On Tuesday, I had the great opportunity to be on a call with Secretary Duncan and Kareem Dale, Special Assistant to the president for Disability Policy, a call in which we announced the release of final regulations for the early intervention program otherwise known as Part C. The intent of the regulations is to improve the lives of infants and toddlers with disabilities and their families.
To further spread the great news, we held a roundtable event at the YMCA in Erie, PA and along with Maureen Cronin, Bureau Director of Early Intervention Services for the state of Pennsylvania I was able to share and discuss more about the IDEA Part C regulations. At the YMCA I spent time in the classrooms and played with some of the children, met local parents from the community and provided information regarding those regulations with parents, early intervention service providers, service coordinators and lead agency personnel. I spoke about a few of the changes that were made to ensure that the administration’s reform goals were addressed; reducing burden; increasing flexibility and most importantly—striving to improve outcomes for our infants and toddlers with disabilities. I believe we’ve done that.
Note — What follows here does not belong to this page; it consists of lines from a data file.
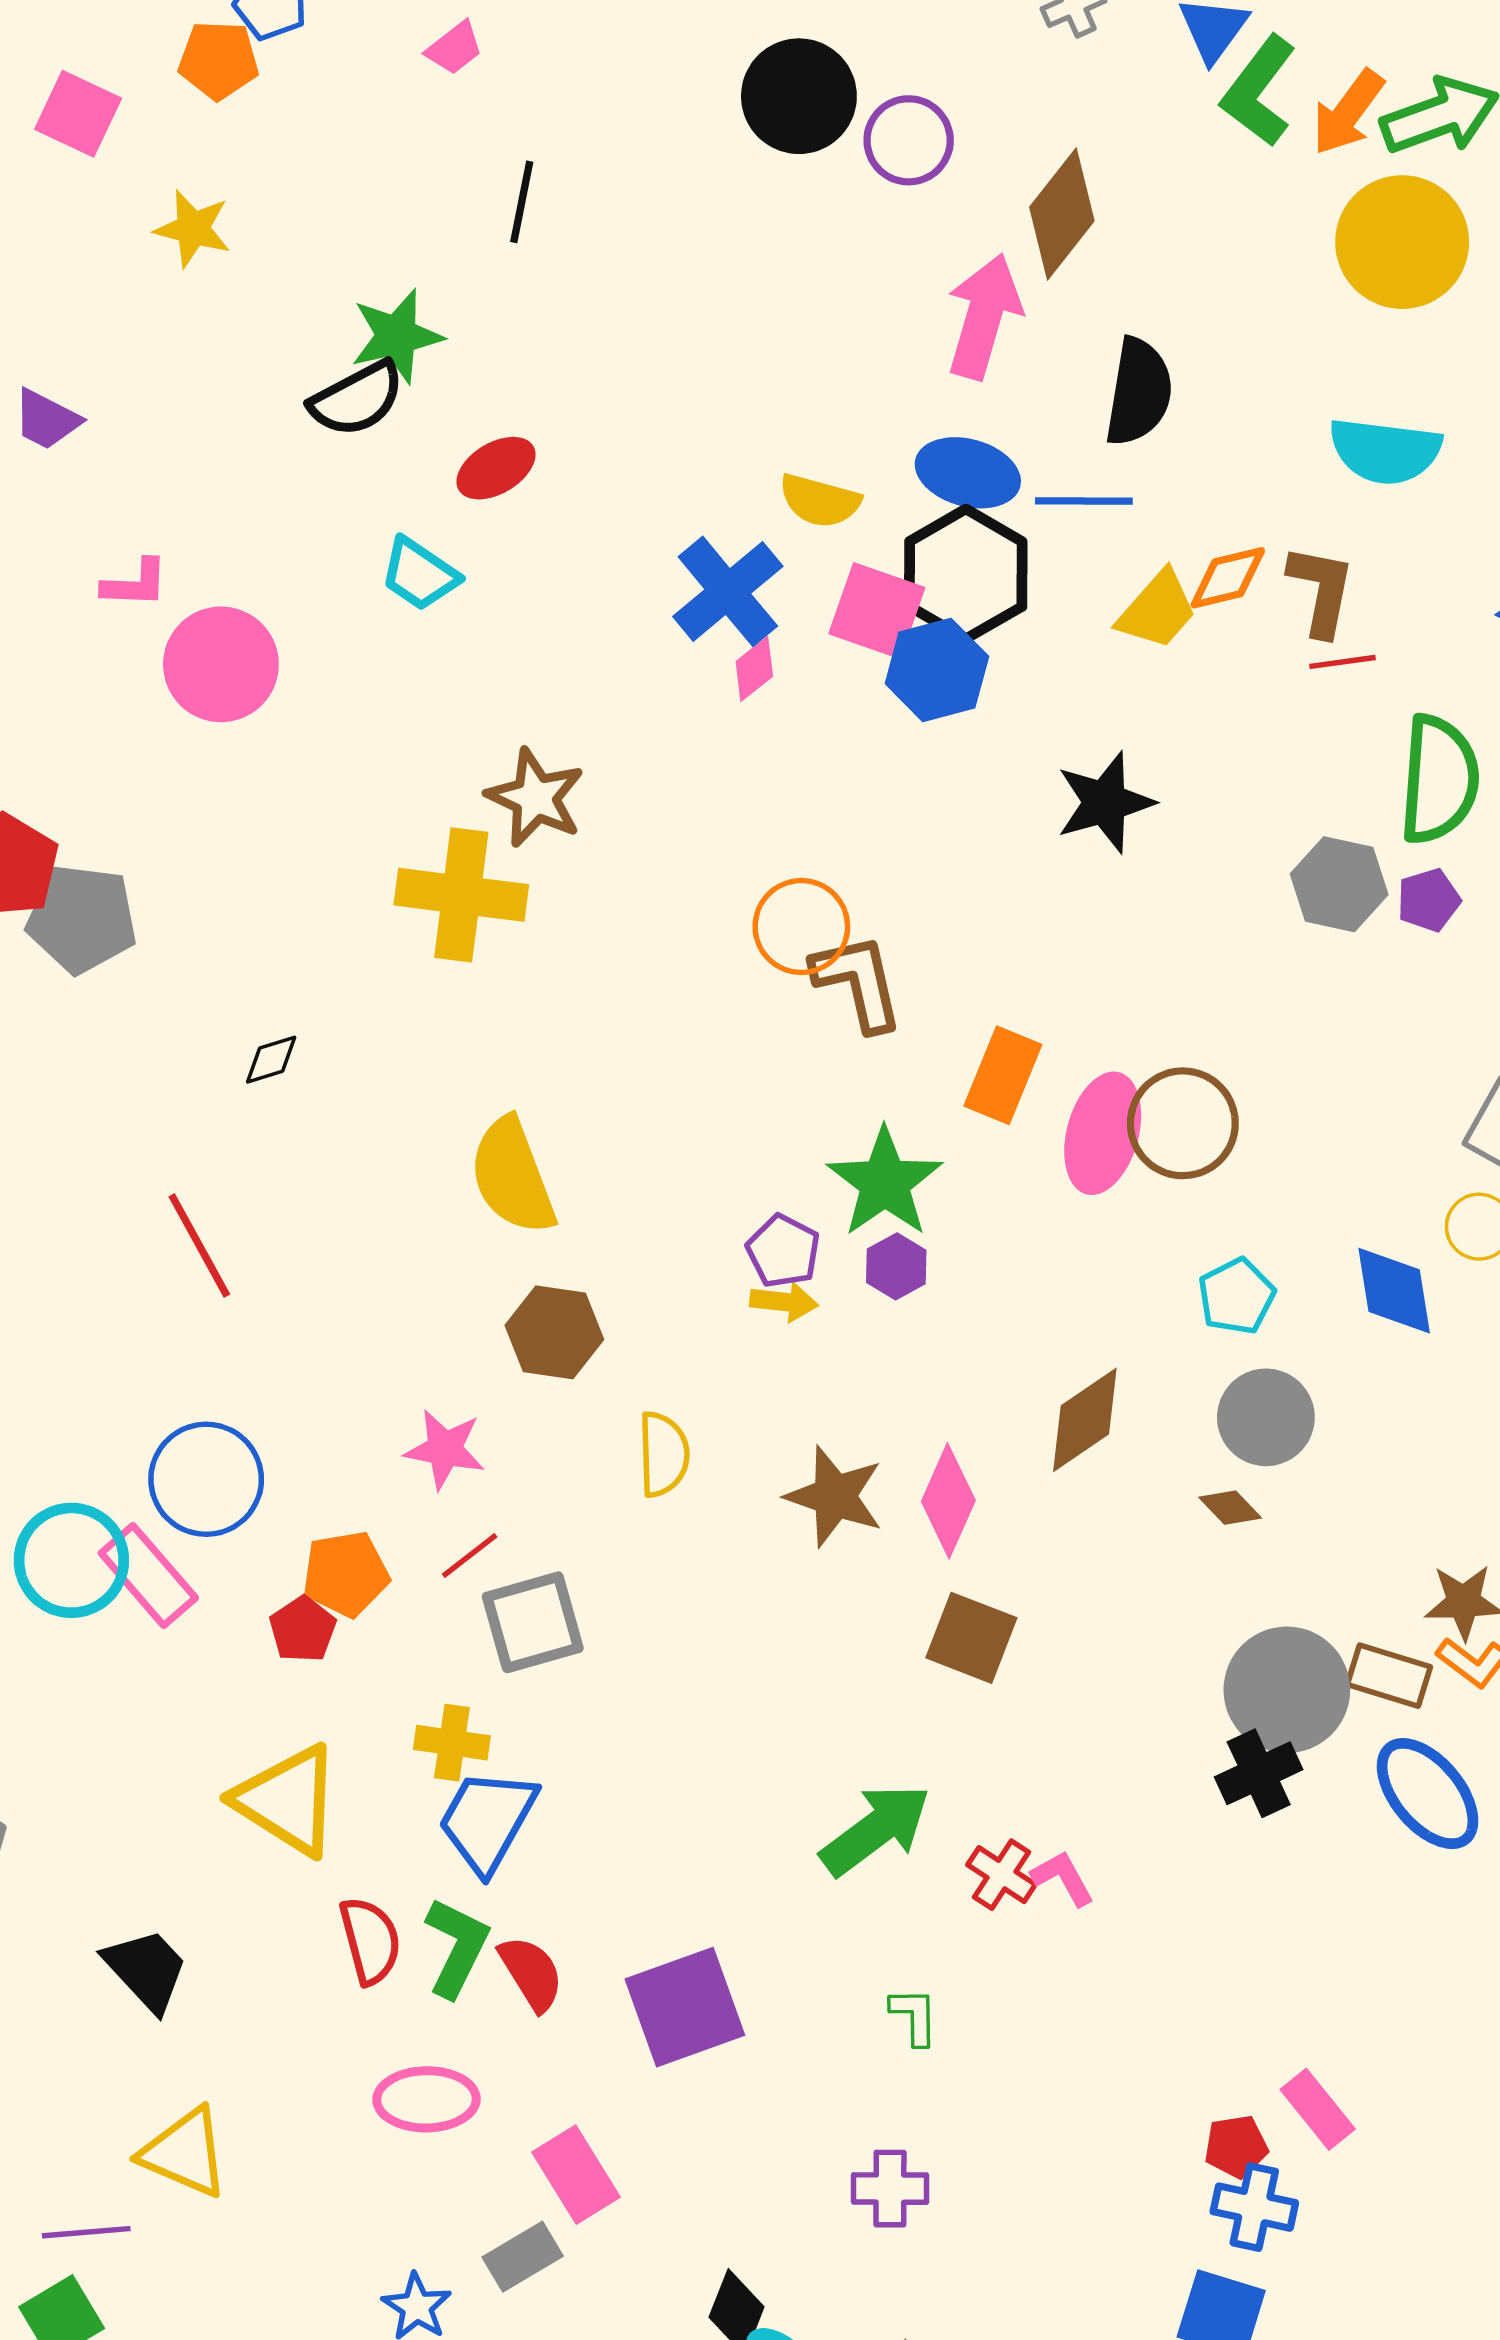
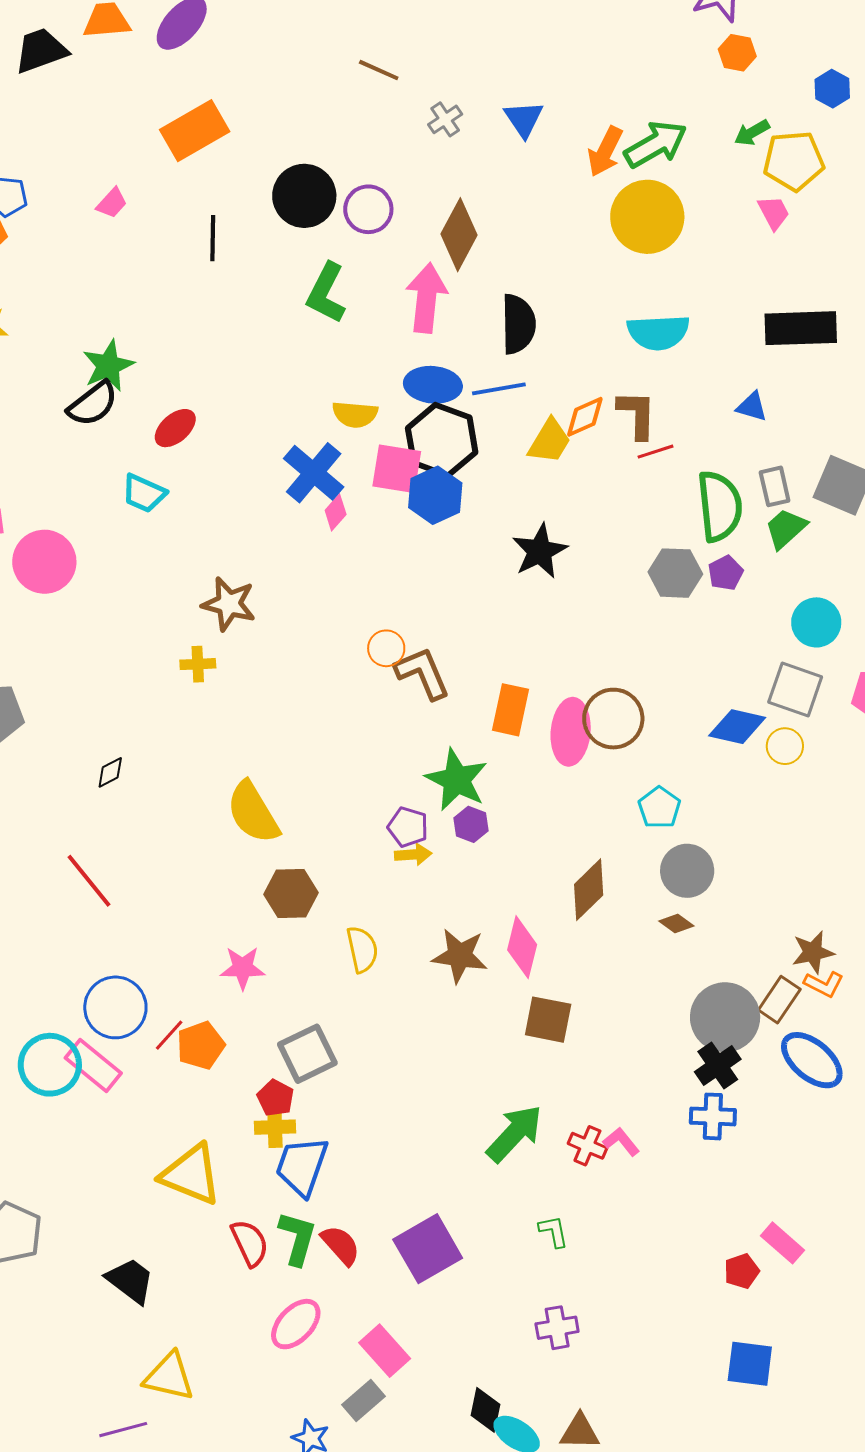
green L-shape: (1259, 91) -> (326, 293), moved
black line: (522, 202) -> (213, 238), moved
yellow cross: (461, 895) -> (198, 664), size x0.5
orange circle: (801, 927) -> (386, 648), size x0.7
blue diamond: (1394, 1291) -> (737, 727), moved, turned -58
red line: (470, 1555) -> (169, 1035), moved
red pentagon: (303, 1629) -> (275, 1098), moved
brown rectangle: (1389, 1676) -> (779, 1000), turned -63
pink ellipse: (426, 2099) -> (296, 1324), turned -36
blue cross: (1254, 2207) -> (713, 1116), moved

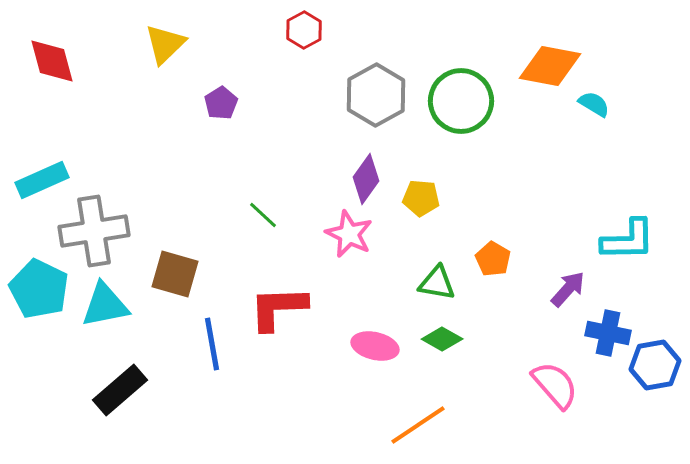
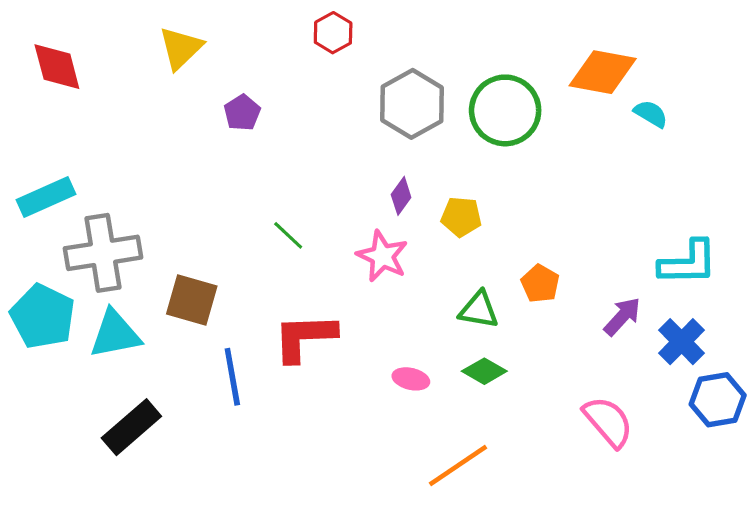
purple diamond: (366, 179) -> (401, 196), size x0.7
blue cross: (608, 333) -> (682, 342), moved, turned 33
pink ellipse: (375, 346) -> (411, 379), size x0.7

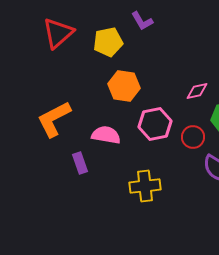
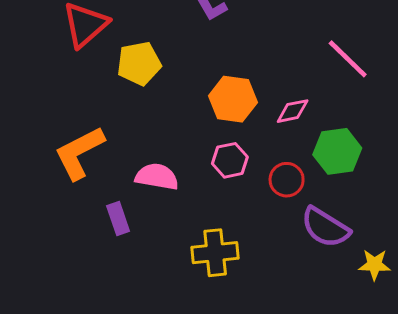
yellow pentagon: (108, 42) -> (139, 63), moved
orange hexagon: (124, 86) -> (233, 99), moved
pink hexagon: (155, 124) -> (230, 160), size x0.7

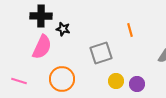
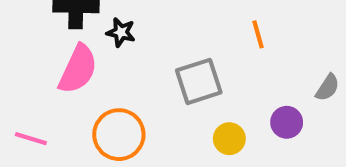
purple circle: (137, 84) -> (287, 122), moved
It was exciting to share this information in Pennsylvania, a state that Secretary Duncan praised for their commitment to early childhood education, and as Maureen noted, one of the first states to effectively pair early intervention with early childhood and put all programs “under one roof.” Among the approximately 40 attendees at the roundtable discussion were parents and families, who were able to share some of their experiences and urged others to advocate for their children to ensure they receive the best services possible.
I was thrilled to see that everyone shared a common goal and that all were able to recognize the value of Pennsylvania’s early childhood programs, including the early intervention program serving infants and toddlers with disabilities. As one parent noted, in a time of strained budgets, investment in early childhood saves money in the long term. As a final thought, it is through collaboration that we are able to make these programs successful for our youngest populations of learners. I want to offer my thanks to all those who participated in the event and for everything they do to help meet the needs of our youngest populations.
Alexa Posny is Assistant Secretary for Special Education and Rehabilitative Services at the U.S. Department of Education.